Work instructions
In the copy of these records, include no pictures and change nothing else.
>>>
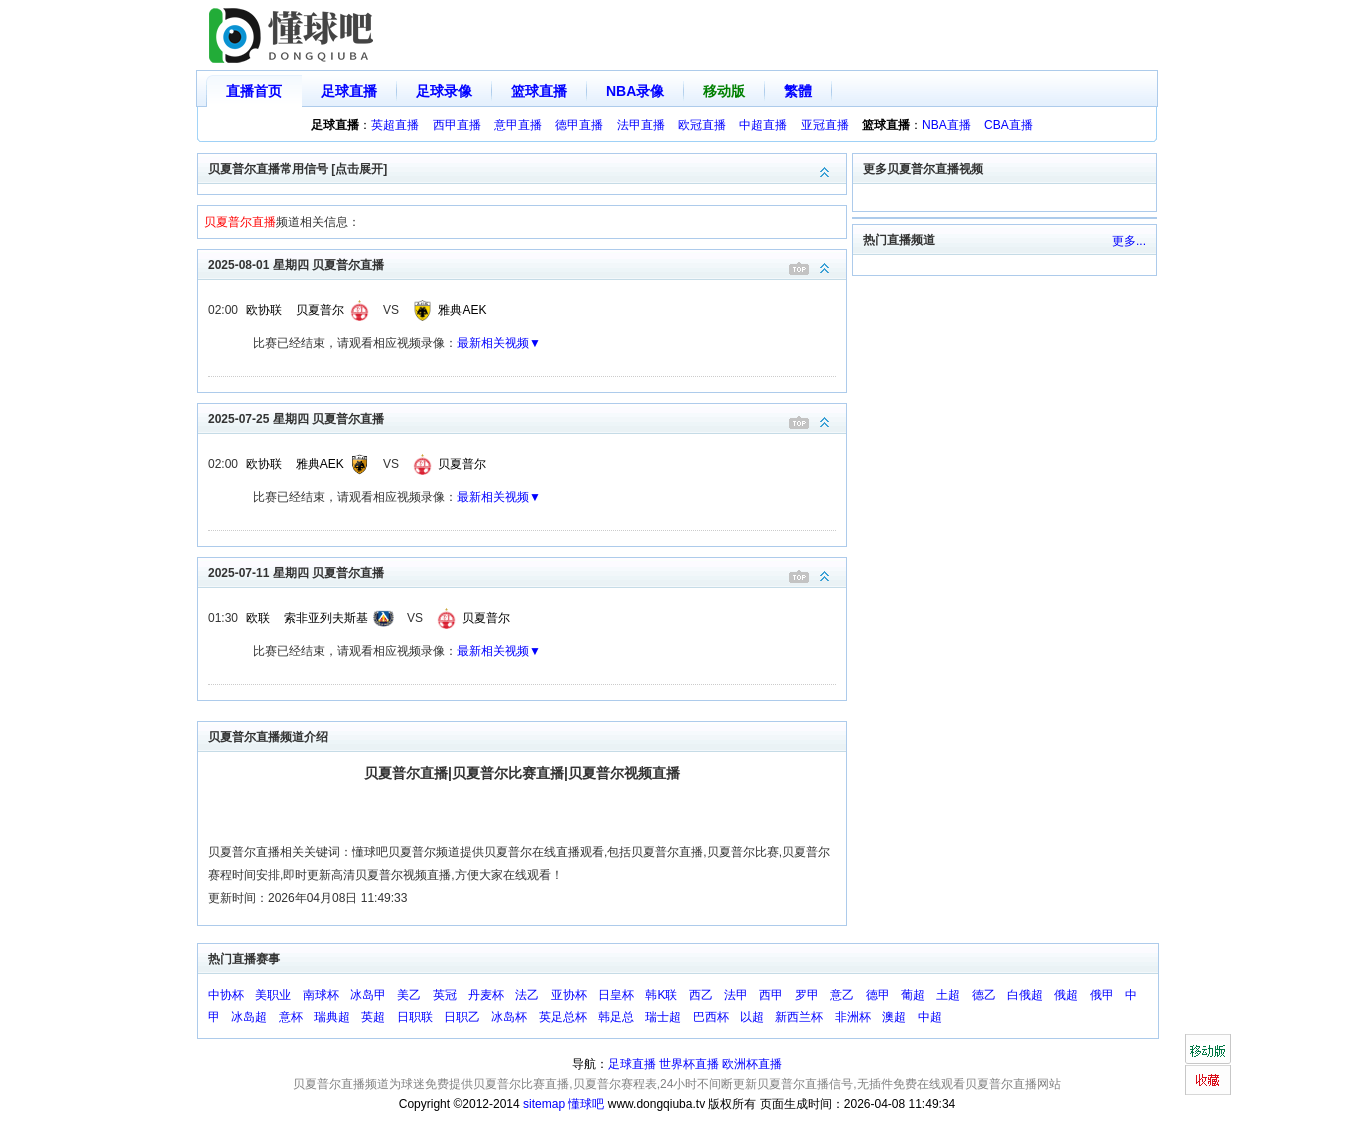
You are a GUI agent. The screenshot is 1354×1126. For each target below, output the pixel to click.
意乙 (842, 995)
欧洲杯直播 (752, 1064)
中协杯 (226, 995)
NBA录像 (635, 91)
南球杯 (321, 995)
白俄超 (1025, 995)
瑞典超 (332, 1017)
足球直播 (349, 91)
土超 (948, 995)
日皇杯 (616, 995)
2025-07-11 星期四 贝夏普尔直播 (527, 571)
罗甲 (807, 995)
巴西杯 (711, 1017)
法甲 (736, 995)
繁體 (798, 91)
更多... (1129, 241)
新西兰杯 (799, 1017)
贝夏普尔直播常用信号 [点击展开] (527, 167)
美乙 (409, 995)
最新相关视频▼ (499, 343)
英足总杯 (563, 1017)
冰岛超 (249, 1017)
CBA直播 (1008, 125)
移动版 (724, 91)
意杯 (291, 1017)
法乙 (527, 995)
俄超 (1066, 995)
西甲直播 (457, 125)
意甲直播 (518, 125)
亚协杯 (569, 995)
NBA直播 (946, 125)
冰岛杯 (509, 1017)
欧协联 (264, 310)
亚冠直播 (825, 125)
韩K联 (661, 995)
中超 (930, 1017)
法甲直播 (641, 125)
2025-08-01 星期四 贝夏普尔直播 (527, 263)
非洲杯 (853, 1017)
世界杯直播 (689, 1064)
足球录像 (444, 91)
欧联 (258, 618)
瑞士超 (663, 1017)
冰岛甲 (368, 995)
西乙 (701, 995)
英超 (373, 1017)
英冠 (445, 995)
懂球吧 (586, 1104)
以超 (752, 1017)
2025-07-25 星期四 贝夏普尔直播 (527, 417)
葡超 (913, 995)
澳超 (894, 1017)
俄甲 (1102, 995)
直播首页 (254, 91)
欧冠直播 (702, 125)
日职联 (415, 1017)
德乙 (984, 995)
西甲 (771, 995)
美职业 (273, 995)
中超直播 (763, 125)
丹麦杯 (486, 995)
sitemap (544, 1104)
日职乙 (462, 1017)
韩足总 (616, 1017)
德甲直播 (579, 125)
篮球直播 (539, 91)
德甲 (878, 995)
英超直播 (395, 125)
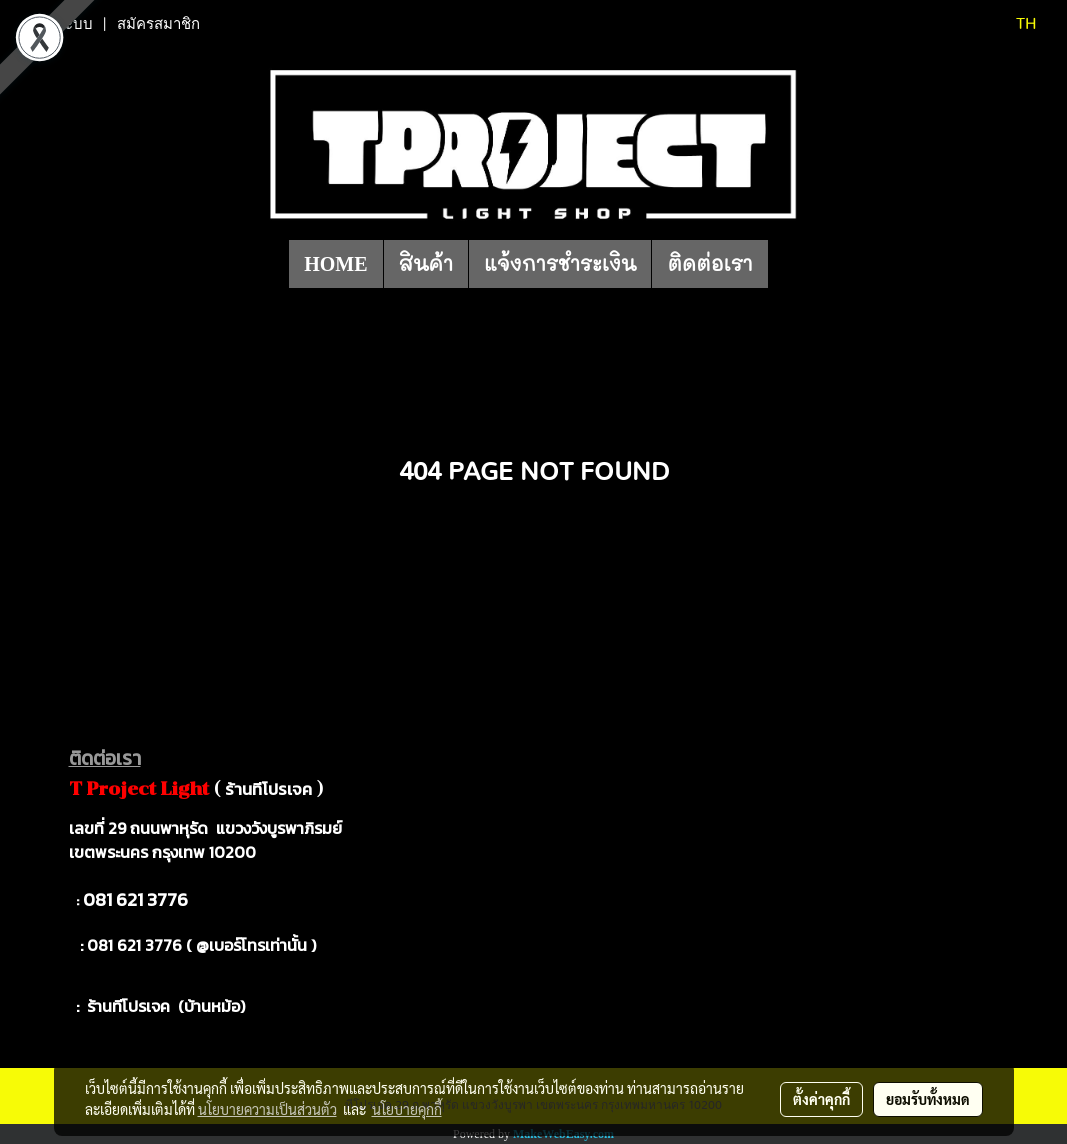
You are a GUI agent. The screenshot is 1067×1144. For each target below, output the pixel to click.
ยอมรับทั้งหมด (928, 1099)
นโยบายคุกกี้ (407, 1109)
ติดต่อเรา (709, 264)
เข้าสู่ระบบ (59, 24)
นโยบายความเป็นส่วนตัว (267, 1109)
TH (1013, 24)
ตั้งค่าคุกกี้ (821, 1099)
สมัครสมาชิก (158, 24)
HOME (335, 264)
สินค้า (426, 264)
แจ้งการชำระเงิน (560, 264)
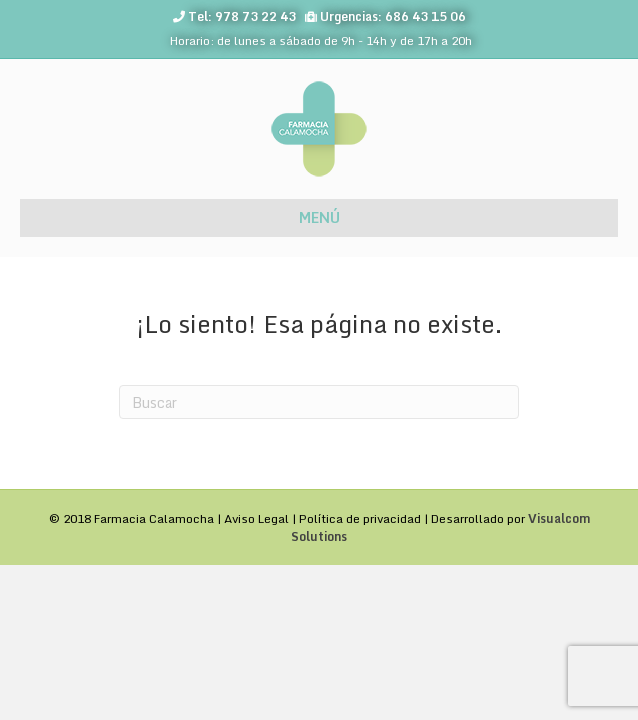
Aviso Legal (256, 518)
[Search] (319, 402)
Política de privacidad (360, 518)
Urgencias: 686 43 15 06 (393, 16)
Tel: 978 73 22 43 (242, 16)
<<<
Solution to this exercise
You are a GUI agent. The screenshot is 1354×1126. For each target below, output the pixel to click.
意乙 (842, 995)
欧洲杯直播 (752, 1064)
中协杯 (226, 995)
NBA录像 (635, 91)
南球杯 (321, 995)
白俄超 (1025, 995)
瑞典超 (332, 1017)
足球直播 (349, 91)
土超 (948, 995)
日皇杯 (616, 995)
2025-07-11 星期四 贝夏普尔直播 (527, 571)
罗甲 (807, 995)
巴西杯 (711, 1017)
法甲 (736, 995)
繁體 (798, 91)
更多... (1129, 241)
新西兰杯 (799, 1017)
贝夏普尔直播常用信号 [点击展开] (527, 167)
美乙 (409, 995)
最新相关视频▼ (499, 343)
英足总杯 (563, 1017)
冰岛超 (249, 1017)
CBA直播 (1008, 125)
移动版 (724, 91)
意杯 (291, 1017)
法乙 (527, 995)
俄超 (1066, 995)
西甲直播 (457, 125)
意甲直播 (518, 125)
亚协杯 (569, 995)
NBA直播 (946, 125)
冰岛杯 (509, 1017)
欧协联 (264, 310)
亚冠直播 (825, 125)
韩K联 (661, 995)
中超 (930, 1017)
法甲直播 (641, 125)
2025-08-01 星期四 贝夏普尔直播 (527, 263)
非洲杯 (853, 1017)
世界杯直播 (689, 1064)
足球录像 (444, 91)
欧联 (258, 618)
瑞士超 (663, 1017)
冰岛甲 (368, 995)
西乙 (701, 995)
英超 (373, 1017)
英冠 (445, 995)
懂球吧 (586, 1104)
以超 (752, 1017)
2025-07-25 星期四 贝夏普尔直播 (527, 417)
葡超 (913, 995)
澳超 (894, 1017)
俄甲 (1102, 995)
直播首页 (254, 91)
欧冠直播 (702, 125)
日职联 (415, 1017)
德乙 (984, 995)
西甲 (771, 995)
美职业 (273, 995)
中超直播 (763, 125)
丹麦杯 (486, 995)
sitemap (544, 1104)
日职乙 (462, 1017)
韩足总 (616, 1017)
德甲直播 (579, 125)
篮球直播 (539, 91)
德甲 (878, 995)
英超直播 (395, 125)
You are a GUI agent. The screenshot is 1067×1144. For each target below, output the pixel to click.
ยอมรับทั้งหมด (928, 1099)
นโยบายคุกกี้ (407, 1109)
ติดต่อเรา (709, 264)
เข้าสู่ระบบ (59, 24)
นโยบายความเป็นส่วนตัว (267, 1109)
TH (1013, 24)
ตั้งค่าคุกกี้ (821, 1099)
สมัครสมาชิก (158, 24)
HOME (335, 264)
สินค้า (426, 264)
แจ้งการชำระเงิน (560, 264)
Aviso Legal (256, 518)
[Search] (319, 402)
Política de privacidad (360, 518)
Urgencias: 686 43 15 06 (393, 16)
Tel: 978 73 22 43 (242, 16)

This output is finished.